» **Data excerpts**:
:::::
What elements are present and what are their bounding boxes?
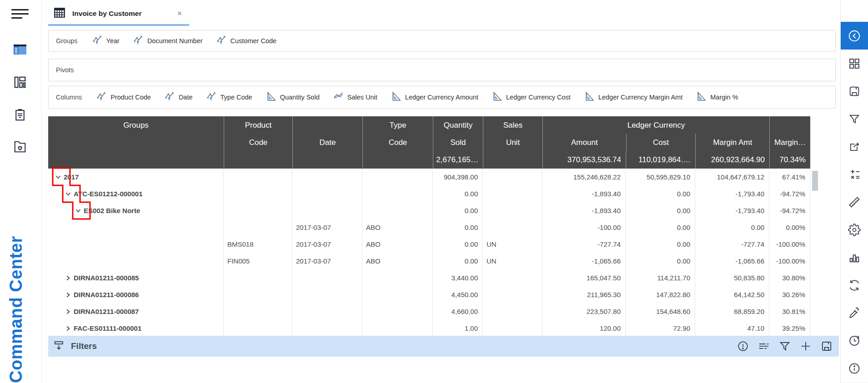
table-row[interactable]: ES002 Bike Norte0.00-1,893.400.00-1,793.… xyxy=(48,202,810,219)
cell-date xyxy=(292,303,362,320)
chip-sales-unit[interactable]: Sales Unit xyxy=(333,91,377,103)
collapse-chevron-icon[interactable] xyxy=(54,173,63,182)
alert-circle-icon[interactable] xyxy=(737,340,749,352)
cell-qty: 0.00 xyxy=(433,185,483,202)
cell-margin_pct: 30.81% xyxy=(769,303,810,320)
history-icon[interactable] xyxy=(841,327,868,355)
total-type xyxy=(362,151,433,169)
dashboard-grid-icon[interactable] xyxy=(841,50,868,78)
cell-amount: -1,065.66 xyxy=(542,253,626,269)
chip-document-number[interactable]: Document Number xyxy=(133,35,203,47)
table-row[interactable]: BMS0182017-03-07ABO0.00UN-727.740.00-727… xyxy=(48,236,810,253)
tab-close-icon[interactable]: × xyxy=(177,9,182,18)
collapse-panel-button[interactable] xyxy=(841,22,868,50)
measure-icon xyxy=(266,91,276,103)
refresh-icon[interactable] xyxy=(841,271,868,299)
cell-amount: 120.00 xyxy=(542,320,626,336)
pivots-zone: Pivots xyxy=(48,59,836,81)
line-chart-icon xyxy=(333,91,343,103)
expand-chevron-icon[interactable] xyxy=(64,324,73,333)
cell-margin_pct: -100.00% xyxy=(769,253,810,269)
table-row[interactable]: 2017904,398.00155,246,628.2250,595,829.1… xyxy=(48,169,810,185)
cell-margin_amt: 64,142.50 xyxy=(695,286,769,303)
cell-date xyxy=(292,202,362,219)
columns-zone-label: Columns xyxy=(56,94,82,101)
share-icon[interactable] xyxy=(841,133,868,161)
cell-margin_amt: 50,835.80 xyxy=(695,269,769,286)
collapse-chevron-icon[interactable] xyxy=(64,189,73,199)
save-icon[interactable] xyxy=(821,340,833,352)
cell-margin_pct: -94.72% xyxy=(769,185,810,202)
cell-product xyxy=(224,286,292,303)
cell-type xyxy=(362,169,433,185)
col-header-quantity-sold[interactable]: QuantitySold xyxy=(433,116,483,151)
cell-type: ABO xyxy=(362,219,433,236)
calculator-icon[interactable] xyxy=(841,160,868,189)
col-header-margin-amt[interactable]: Margin Amt xyxy=(695,134,769,151)
chip-quantity-sold[interactable]: Quantity Sold xyxy=(266,91,320,103)
table-row[interactable]: DIRNA01211-0000853,440.00165,047.50114,2… xyxy=(48,269,810,286)
pivots-zone-label: Pivots xyxy=(56,66,74,74)
filter-icon[interactable] xyxy=(841,105,868,133)
table-row[interactable]: FAC-ES01111-0000011.00120.0072.9047.1039… xyxy=(48,320,810,336)
group-label: DIRNA01211-000086 xyxy=(74,286,139,303)
col-header-sales-unit[interactable]: SalesUnit xyxy=(483,116,542,151)
filters-toggle[interactable]: Filters xyxy=(54,340,97,353)
expand-chevron-icon[interactable] xyxy=(64,307,73,316)
vertical-scrollbar-thumb[interactable] xyxy=(812,171,818,191)
add-icon[interactable] xyxy=(800,340,812,352)
cell-unit xyxy=(483,269,542,286)
chip-customer-code[interactable]: Customer Code xyxy=(216,35,277,47)
adjust-lines-icon[interactable] xyxy=(758,340,770,352)
hamburger-menu-icon[interactable] xyxy=(11,9,29,21)
collapse-chevron-icon[interactable] xyxy=(74,206,83,215)
chip-ledger-currency-margin-amt[interactable]: Ledger Currency Margin Amt xyxy=(584,91,682,103)
vertical-brand-title: Command Center xyxy=(6,178,26,383)
filters-label: Filters xyxy=(71,341,97,351)
bar-chart-icon[interactable] xyxy=(841,244,868,272)
tab-title: Invoice by Customer xyxy=(72,10,141,18)
favorites-folder-icon[interactable] xyxy=(12,139,28,154)
cell-date: 2017-03-07 xyxy=(292,219,362,236)
filter-down-icon xyxy=(54,340,65,353)
col-header-cost[interactable]: Cost xyxy=(626,134,696,151)
col-header-groups[interactable]: Groups xyxy=(48,116,224,151)
expand-chevron-icon[interactable] xyxy=(64,290,73,299)
cell-amount: -727.74 xyxy=(542,236,626,253)
chip-year[interactable]: Year xyxy=(92,35,120,47)
col-header-date[interactable]: Date xyxy=(292,116,362,151)
table-row[interactable]: FIN0052017-03-07ABO0.00UN-1,065.660.00-1… xyxy=(48,253,810,269)
clipboard-icon[interactable] xyxy=(12,108,28,122)
col-header-product-code[interactable]: ProductCode xyxy=(224,116,292,151)
ruler-icon[interactable] xyxy=(841,188,868,216)
layout-icon[interactable] xyxy=(12,75,28,90)
cell-unit xyxy=(483,303,542,320)
chip-ledger-currency-amount[interactable]: Ledger Currency Amount xyxy=(391,91,478,103)
chip-type-code[interactable]: Type Code xyxy=(206,91,252,103)
col-header-type-code[interactable]: TypeCode xyxy=(362,116,433,151)
table-row[interactable]: ATC-ES01212-0000010.00-1,893.400.00-1,79… xyxy=(48,185,810,202)
measure-icon xyxy=(696,91,706,103)
chip-date[interactable]: Date xyxy=(165,91,193,103)
expand-chevron-icon[interactable] xyxy=(64,274,73,283)
col-header-margin-pct[interactable]: Margin… xyxy=(769,116,810,151)
settings-gear-icon[interactable] xyxy=(841,216,868,244)
table-row[interactable]: 2017-03-07ABO0.00-100.000.000.000.00% xyxy=(48,219,810,236)
cell-cost: 0.00 xyxy=(626,236,695,253)
chip-product-code[interactable]: Product Code xyxy=(96,91,151,103)
dimension-icon xyxy=(216,35,226,47)
filter-funnel-icon[interactable] xyxy=(779,340,791,352)
cell-qty: 4,660.00 xyxy=(433,303,483,320)
tab-invoice-by-customer[interactable]: Invoice by Customer × xyxy=(48,3,189,24)
eyedropper-icon[interactable] xyxy=(841,299,868,327)
col-header-amount[interactable]: Amount xyxy=(543,134,626,151)
table-row[interactable]: DIRNA01211-0000864,450.00211,965.30147,8… xyxy=(48,286,810,303)
info-icon[interactable] xyxy=(841,354,868,383)
chip-ledger-currency-cost[interactable]: Ledger Currency Cost xyxy=(492,91,571,103)
table-header: Groups ProductCode Date TypeCode Quantit… xyxy=(48,116,810,169)
save-view-icon[interactable] xyxy=(841,77,868,105)
table-row[interactable]: DIRNA01211-0000874,660.00223,507.80154,6… xyxy=(48,303,810,320)
report-view-icon[interactable] xyxy=(12,42,28,57)
chip-margin[interactable]: Margin % xyxy=(696,91,738,103)
cell-qty: 0.00 xyxy=(433,202,483,219)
:::::
» **TASK**:
Return the records above verbatim, images excluded.

» **TASK ANSWER**:
What elements are present and what are their bounding boxes?
table-row[interactable]: ES002 Bike Norte0.00-1,893.400.00-1,793.… xyxy=(48,202,810,219)
cell-date xyxy=(292,303,362,320)
chip-sales-unit[interactable]: Sales Unit xyxy=(333,91,377,103)
collapse-chevron-icon[interactable] xyxy=(54,173,63,182)
alert-circle-icon[interactable] xyxy=(737,340,749,352)
cell-qty: 0.00 xyxy=(433,185,483,202)
cell-margin_pct: 30.81% xyxy=(769,303,810,320)
history-icon[interactable] xyxy=(841,327,868,355)
total-type xyxy=(362,151,433,169)
dashboard-grid-icon[interactable] xyxy=(841,50,868,78)
cell-amount: -1,065.66 xyxy=(542,253,626,269)
chip-document-number[interactable]: Document Number xyxy=(133,35,203,47)
table-row[interactable]: BMS0182017-03-07ABO0.00UN-727.740.00-727… xyxy=(48,236,810,253)
tab-close-icon[interactable]: × xyxy=(177,9,182,18)
collapse-panel-button[interactable] xyxy=(841,22,868,50)
measure-icon xyxy=(266,91,276,103)
refresh-icon[interactable] xyxy=(841,271,868,299)
cell-amount: 120.00 xyxy=(542,320,626,336)
pivots-zone: Pivots xyxy=(48,59,836,81)
line-chart-icon xyxy=(333,91,343,103)
expand-chevron-icon[interactable] xyxy=(64,324,73,333)
cell-margin_pct: -100.00% xyxy=(769,253,810,269)
table-row[interactable]: 2017904,398.00155,246,628.2250,595,829.1… xyxy=(48,169,810,185)
cell-margin_amt: 64,142.50 xyxy=(695,286,769,303)
cell-date xyxy=(292,202,362,219)
columns-zone-label: Columns xyxy=(56,94,82,101)
share-icon[interactable] xyxy=(841,133,868,161)
cell-margin_amt: 50,835.80 xyxy=(695,269,769,286)
collapse-chevron-icon[interactable] xyxy=(64,189,73,199)
save-icon[interactable] xyxy=(821,340,833,352)
cell-margin_pct: -94.72% xyxy=(769,185,810,202)
cell-product xyxy=(224,286,292,303)
cell-type xyxy=(362,169,433,185)
col-header-quantity-sold[interactable]: QuantitySold xyxy=(433,116,483,151)
cell-type: ABO xyxy=(362,219,433,236)
calculator-icon[interactable] xyxy=(841,160,868,189)
col-header-margin-amt[interactable]: Margin Amt xyxy=(695,134,769,151)
chip-quantity-sold[interactable]: Quantity Sold xyxy=(266,91,320,103)
table-row[interactable]: DIRNA01211-0000853,440.00165,047.50114,2… xyxy=(48,269,810,286)
pivots-zone-label: Pivots xyxy=(56,66,74,74)
filter-icon[interactable] xyxy=(841,105,868,133)
table-row[interactable]: FAC-ES01111-0000011.00120.0072.9047.1039… xyxy=(48,320,810,336)
group-label: DIRNA01211-000086 xyxy=(74,286,139,303)
col-header-sales-unit[interactable]: SalesUnit xyxy=(483,116,542,151)
filters-toggle[interactable]: Filters xyxy=(54,340,97,353)
expand-chevron-icon[interactable] xyxy=(64,307,73,316)
vertical-scrollbar-thumb[interactable] xyxy=(812,171,818,191)
add-icon[interactable] xyxy=(800,340,812,352)
cell-unit xyxy=(483,269,542,286)
chip-customer-code[interactable]: Customer Code xyxy=(216,35,277,47)
adjust-lines-icon[interactable] xyxy=(758,340,770,352)
hamburger-menu-icon[interactable] xyxy=(11,9,29,21)
collapse-chevron-icon[interactable] xyxy=(74,206,83,215)
chip-ledger-currency-margin-amt[interactable]: Ledger Currency Margin Amt xyxy=(584,91,682,103)
vertical-brand-title: Command Center xyxy=(6,178,26,383)
filters-label: Filters xyxy=(71,341,97,351)
bar-chart-icon[interactable] xyxy=(841,244,868,272)
tab-title: Invoice by Customer xyxy=(72,10,141,18)
favorites-folder-icon[interactable] xyxy=(12,139,28,154)
cell-date: 2017-03-07 xyxy=(292,219,362,236)
filter-down-icon xyxy=(54,340,65,353)
col-header-cost[interactable]: Cost xyxy=(626,134,696,151)
col-header-groups[interactable]: Groups xyxy=(48,116,224,151)
expand-chevron-icon[interactable] xyxy=(64,290,73,299)
cell-amount: -727.74 xyxy=(542,236,626,253)
chip-year[interactable]: Year xyxy=(92,35,120,47)
col-header-date[interactable]: Date xyxy=(292,116,362,151)
table-row[interactable]: FIN0052017-03-07ABO0.00UN-1,065.660.00-1… xyxy=(48,253,810,269)
clipboard-icon[interactable] xyxy=(12,108,28,122)
col-header-product-code[interactable]: ProductCode xyxy=(224,116,292,151)
ruler-icon[interactable] xyxy=(841,188,868,216)
layout-icon[interactable] xyxy=(12,75,28,90)
cell-unit xyxy=(483,303,542,320)
chip-ledger-currency-amount[interactable]: Ledger Currency Amount xyxy=(391,91,478,103)
chip-type-code[interactable]: Type Code xyxy=(206,91,252,103)
col-header-type-code[interactable]: TypeCode xyxy=(362,116,433,151)
table-row[interactable]: ATC-ES01212-0000010.00-1,893.400.00-1,79… xyxy=(48,185,810,202)
measure-icon xyxy=(696,91,706,103)
chip-date[interactable]: Date xyxy=(165,91,193,103)
expand-chevron-icon[interactable] xyxy=(64,274,73,283)
col-header-margin-pct[interactable]: Margin… xyxy=(769,116,810,151)
settings-gear-icon[interactable] xyxy=(841,216,868,244)
table-row[interactable]: 2017-03-07ABO0.00-100.000.000.000.00% xyxy=(48,219,810,236)
cell-cost: 0.00 xyxy=(626,236,695,253)
chip-product-code[interactable]: Product Code xyxy=(96,91,151,103)
dimension-icon xyxy=(216,35,226,47)
filter-funnel-icon[interactable] xyxy=(779,340,791,352)
cell-qty: 4,660.00 xyxy=(433,303,483,320)
tab-invoice-by-customer[interactable]: Invoice by Customer × xyxy=(48,3,189,24)
eyedropper-icon[interactable] xyxy=(841,299,868,327)
col-header-amount[interactable]: Amount xyxy=(543,134,626,151)
table-row[interactable]: DIRNA01211-0000864,450.00211,965.30147,8… xyxy=(48,286,810,303)
info-icon[interactable] xyxy=(841,354,868,383)
chip-ledger-currency-cost[interactable]: Ledger Currency Cost xyxy=(492,91,571,103)
table-header: Groups ProductCode Date TypeCode Quantit… xyxy=(48,116,810,169)
save-view-icon[interactable] xyxy=(841,77,868,105)
table-row[interactable]: DIRNA01211-0000874,660.00223,507.80154,6… xyxy=(48,303,810,320)
report-view-icon[interactable] xyxy=(12,42,28,57)
chip-margin[interactable]: Margin % xyxy=(696,91,738,103)
cell-qty: 0.00 xyxy=(433,202,483,219)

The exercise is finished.